───── DATA FOR ANALYSIS ─────
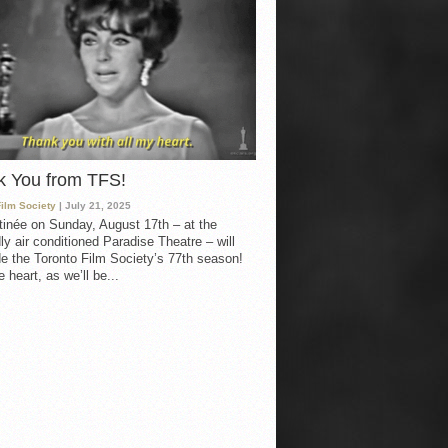
k You from TFS!
Film Society
| July 21, 2025
inée on Sunday, August 17th – at the
ly air conditioned Paradise Theatre – will
e the Toronto Film Society’s 77th season!
 heart, as we’ll be...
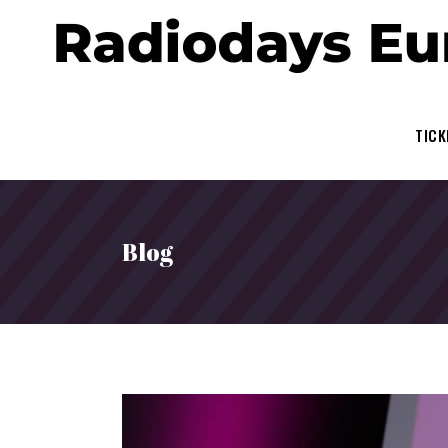
TICK
Blog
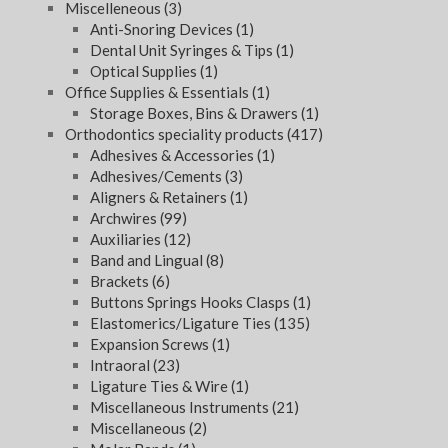
Miscelleneous
(3)
Anti-Snoring Devices
(1)
Dental Unit Syringes & Tips
(1)
Optical Supplies
(1)
Office Supplies & Essentials
(1)
Storage Boxes, Bins & Drawers
(1)
Orthodontics speciality products
(417)
Adhesives & Accessories
(1)
Adhesives/Cements
(3)
Aligners & Retainers
(1)
Archwires
(99)
Auxiliaries
(12)
Band and Lingual
(8)
Brackets
(6)
Buttons Springs Hooks Clasps
(1)
Elastomerics/Ligature Ties
(135)
Expansion Screws
(1)
Intraoral
(23)
Ligature Ties & Wire
(1)
Miscellaneous Instruments
(21)
Miscellaneous
(2)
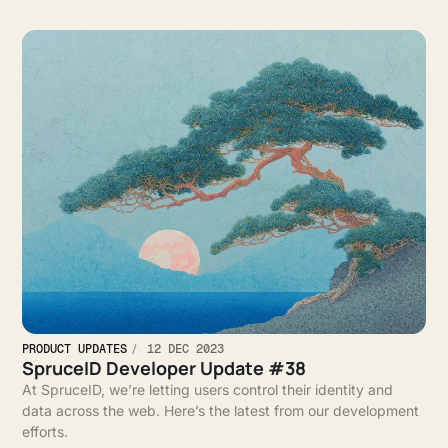
PRODUCT UPDATES
12 DEC 2023
SpruceID Developer Update #38
At SpruceID, we’re letting users control their identity and
data across the web. Here’s the latest from our development
efforts.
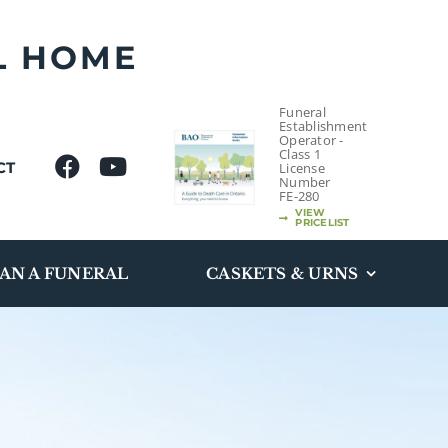
L HOME
Funeral
Establishment
Operator -
Class 1
CT
License
Number
FE-280
VIEW
PRICELIST
AN A FUNERAL
CASKETS & URNS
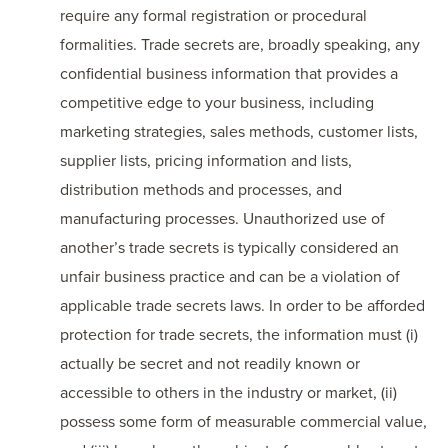
require any formal registration or procedural
formalities. Trade secrets are, broadly speaking, any
confidential business information that provides a
competitive edge to your business, including
marketing strategies, sales methods, customer lists,
supplier lists, pricing information and lists,
distribution methods and processes, and
manufacturing processes. Unauthorized use of
another’s trade secrets is typically considered an
unfair business practice and can be a violation of
applicable trade secrets laws. In order to be afforded
protection for trade secrets, the information must (i)
actually be secret and not readily known or
accessible to others in the industry or market, (ii)
possess some form of measurable commercial value,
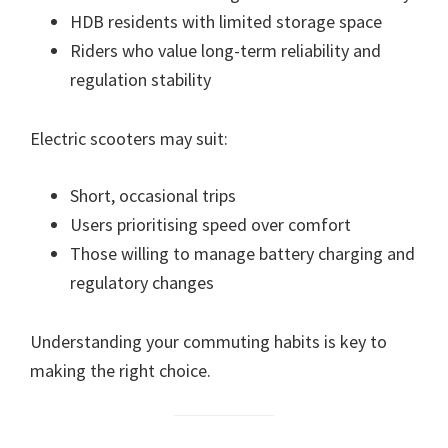
HDB residents with limited storage space
Riders who value long-term reliability and
regulation stability
Electric scooters may suit:
Short, occasional trips
Users prioritising speed over comfort
Those willing to manage battery charging and
regulatory changes
Understanding your commuting habits is key to
making the right choice.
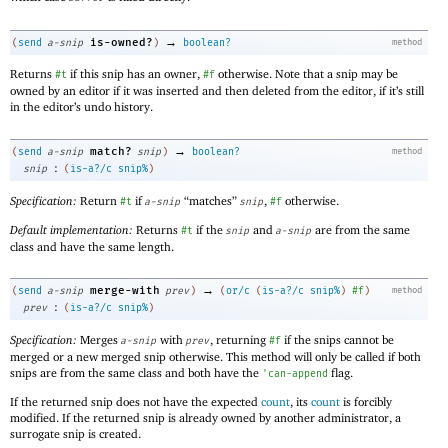
→
is-owned?
(
send
a-snip
)
boolean?
method
Returns
if this snip has an owner,
otherwise. Note that a snip may be
#t
#f
owned by an editor if it was inserted and then deleted from the editor, if it’s still
in the editor’s undo history.
→
match?
(
send
a-snip
snip
)
boolean?
method
:
snip
(
is-a?/c
snip%
)
Specification:
Return
if
“matches”
,
otherwise.
#t
a-snip
snip
#f
Default implementation:
Returns
if the
and
are from the same
#t
snip
a-snip
class and have the same length.
→
merge-with
(
send
a-snip
prev
)
(
or/c
(
is-a?/c
snip%
)
#f
)
method
:
prev
(
is-a?/c
snip%
)
Specification:
Merges
with
, returning
if the snips cannot be
a-snip
prev
#f
merged or a new merged snip otherwise. This method will only be called if both
snips are from the same class and both have the
flag.
'
can-append
If the returned snip does not have the expected
count
, its
count
is forcibly
modified. If the returned snip is already owned by another administrator, a
surrogate snip is created.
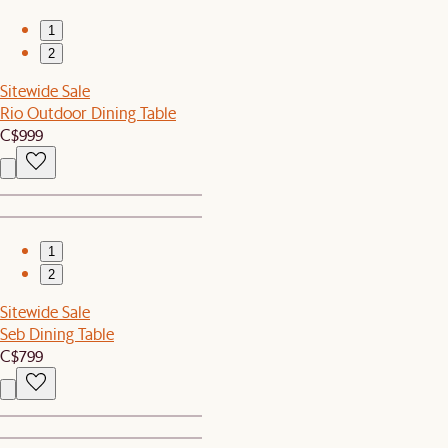
1
2
Sitewide Sale
Rio Outdoor Dining Table
C$999
1
2
Sitewide Sale
Seb Dining Table
C$799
─────
• [THE TASK]: In the listing above, locate each line with "processes" and copy it.

• [RESPONSE BELOW]:
distribution methods and processes, and
manufacturing processes. Unauthorized use of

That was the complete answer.